Most of us will remember Robin Williams as John Keating, the English teacher whose career ends in disaster, in Dead Poets Society (written for the screen by Tom Schulman and directed by Peter Weir).
Dead Poets Society is a memorable film: it’s heartbreaking to watch a young, idealistic, charismatic, friendly, passionate, inspiring, well-intentioned Keating leading his students toward a tragedy. But some would say that the vision of literature and poetry that Keating wants so badly to impart to his students is both deeply seductive, and completely misleading.
It might be worth taking a fresh look at the film, if only to see Robin Williams in a moving performance.
But not all stories about teachers take place in grand old schools with ivy-covered walls. In fiction as in real life, schools are mostly post-war buildings that have seen better days, and there really are teachers who seem to be part crusader-warrior and part missionary, though they would probably just say they love their jobs and love their students.
In a 2007 New York Times review, critic Manohla Dargis wrote that:
“As a cinematic subspecies, films about teachers working with throwaway kids tend to follow a predictable arc involving conflict and resolution, smooth beats and bitter tears. Sometimes, as with “Dangerous Minds,” the 1995 film in which Michelle Pfeiffer uses her cheekbones to disarm high school toughs, the results are risible. Sometimes, as with the egregiously offensive “187” (1997), wherein Samuel L. Jackson makes like Charles Bronson with some bad students, it’s an argument for universal home schooling.”
HAHAHA! Well, she has a point. Still, there are some pretty great books and movies out there that aren’t in the least bit cloying or manipulative, and in which cheekbones play no known role.
In England, wanting to share his experiences as a black teacher in the secondary school classrooms of London’s tough East End, Edwardo Ricardo (E.R.) Braithwaite wrote an autobiographical novel titled To Sir, with Love (1959). Sidney Poitier came to star in the film version in 1967, playing the part of Mark Thackeray (as Brathwaite), with his usual understatement and grace. Sadly, the book has been somewhat overlooked, but there’s a copy of it at the Library!

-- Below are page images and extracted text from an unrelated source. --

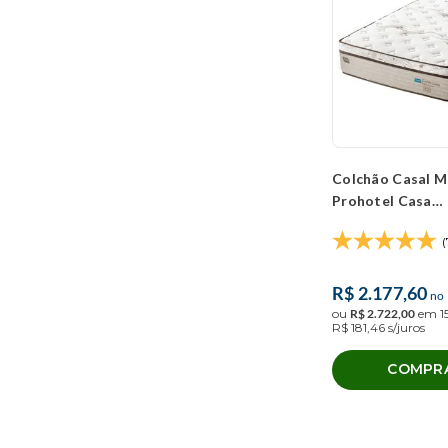
Colchão Casal M
Prohotel Casa
(138x188x40cm)
(
R$
2
.
177
,
60
no 
ou
R$
2
.
722
,
00
em
1
R$
181
,
46
s/juros
COMPR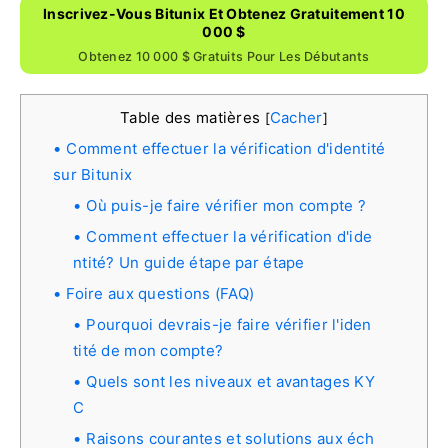
Inscrivez-Vous Bitunix Et Obtenez Gratuitement 10
000 $
Obtenez 10 000 $ Gratuits Pour Les Débutants
Table des matières
Cacher
[
]
Comment effectuer la vérification d'identité
sur Bitunix
Où puis-je faire vérifier mon compte ?
Comment effectuer la vérification d'ide
ntité? Un guide étape par étape
Foire aux questions (FAQ)
Pourquoi devrais-je faire vérifier l'iden
tité de mon compte?
Quels sont les niveaux et avantages KY
C
Raisons courantes et solutions aux éch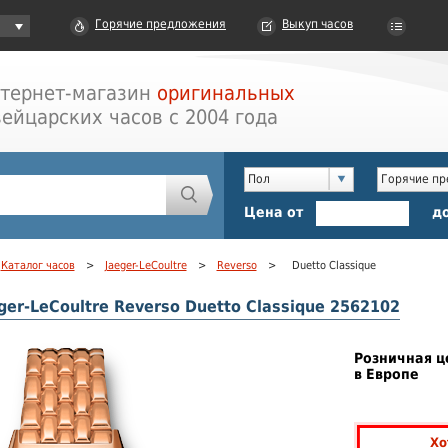
Горячие предложения
Выкуп часов
тернет-магазин
оригинальных
ейцарских часов с 2004 года
Пол
Горячие п
Цена от
д
Каталог часов
>
Jaeger-LeCoultre
>
Reverso
>
Duetto Classique
ger-LeCoultre Reverso Duetto Classique 2562102
Розничная ц
в Европе
Хо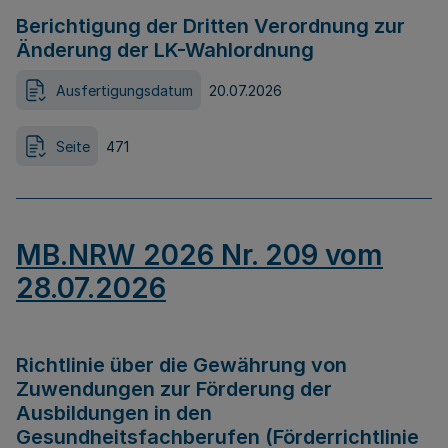
Berichtigung der Dritten Verordnung zur
Änderung der LK-Wahlordnung
Ausfertigungsdatum
20.07.2026
Seite
471
MB.NRW 2026 Nr. 209 vom
28.07.2026
Richtlinie über die Gewährung von
Zuwendungen zur Förderung der
Ausbildungen in den
Gesundheitsfachberufen (Förderrichtlinie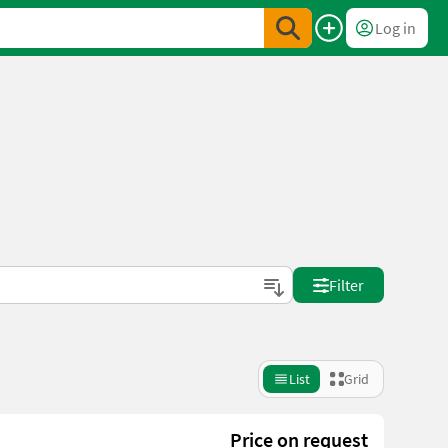
Log in
Filter
List
Grid
Price on request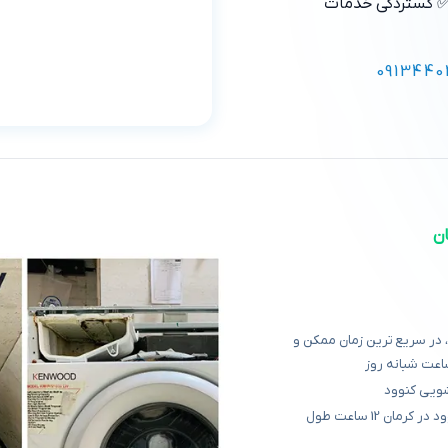
 گستردگی خدمات
0913440
ن
 در سریع ترین زمان ممکن و
اعت شبانه روز
شویی کنوود
ارائه خدمات سرویس دهی و ماشین لباسشویی کنوود در کرمان 12 ساعت طول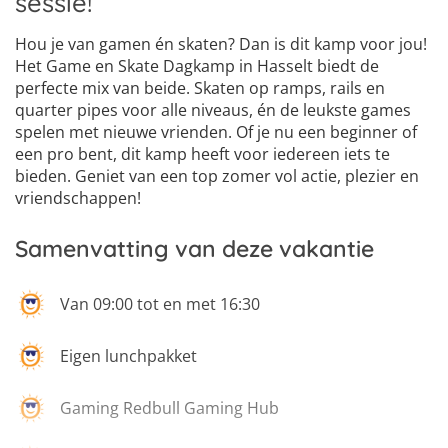
sessie!
Hou je van gamen én skaten? Dan is dit kamp voor jou!
Het Game en Skate Dagkamp in Hasselt biedt de
perfecte mix van beide. Skaten op ramps, rails en
quarter pipes voor alle niveaus, én de leukste games
spelen met nieuwe vrienden. Of je nu een beginner of
een pro bent, dit kamp heeft voor iedereen iets te
bieden. Geniet van een top zomer vol actie, plezier en
vriendschappen!
Samenvatting van deze vakantie
Van 09:00 tot en met 16:30
Eigen lunchpakket
Gaming Redbull Gaming Hub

On this side of The Pond, there have been some extraordinary stories written and later translated to the screen about real, impassioned teachers; stories that have educated a public still largely ignorant about the structural inequality of educational systems around the world, and elevated the lives of at least some of the teachers and students who inspired them. Here are a few of the best:
– The movie Stand and Deliver is the story of teacher Jaime Escalante, who astonished everyone when his “troubled students” in East Los Angeles took and passed an advanced placement test in Calculus. Though Escalante died in 2010 at the age of 80, he remains unforgettable, in part thanks to Edward James Olmos’ dignified performance.
– In the same area of Los Angeles, in the early 1990’s, a young English teacher named Erin Gruwell realized that the best way to engage her students was to hand them journals and ask them to write about their own lives. What emerged was a collection of poignant personal essays that were eventually published as The Freedom Writers Diary. Gruwell’s experiences were brought to the big screen with the movie Freedom Writers, starring Hilary Swank as Gruwell, which, happily, is available at the Library.
-Here on the East Coast, it’s another teacher, known simply as Sapphire since the publication of her novel Push (in 1996), who stated in an NPR interview that:
“[…]she began the book in 1993, just as she was about to leave her job as a remedial reading teacher in Harlem to attend Brooklyn College’s MFA program: “I had the intense feeling that if I didn’t write this book no one else would.”
You may not recognize the novel’s title, but you’ve probably heard of the film Precious, adapted from the novel. I haven’t seen the movie. I don’t know if I can do it. I don’t know whether I can accompany the character Precious (played by Gabourey Sidibe who blew everyone away in the role) through the extreme dysfunction of her life. But I’m so happy that her story was written and shared with the world.
Have you seen it?
There are many more rich and gripping stories about teachers and their students waiting to move us, to inform is, to make us laugh, and to jolt us awake. Here is a brief list of my favourites:
Teacher Man, by Frank Mc Court (2005)
Up the Down Staircase, by Bel Kaufman (1965)
Children of my Heart, a memoir by Canadian writer Gabrielle Roy (1977)
Up the Down Staircase (1967)
Les Petits Géants (2009) : Beautiful little documentary shot right here, in Little Burgundy. A personal favourite
To Be and to Have (original title: Être et Avoir) (2003) : A very sweet and melancholy documentary shot in France, which I loved.
Waiting for Superman (2011) : A must-see documentary. An indictment of the American public school system and of the Charter school’s lottery system.
The School of Rock (2006): A comedy, starring Jack Black. Because school should be a place of laughter and joy.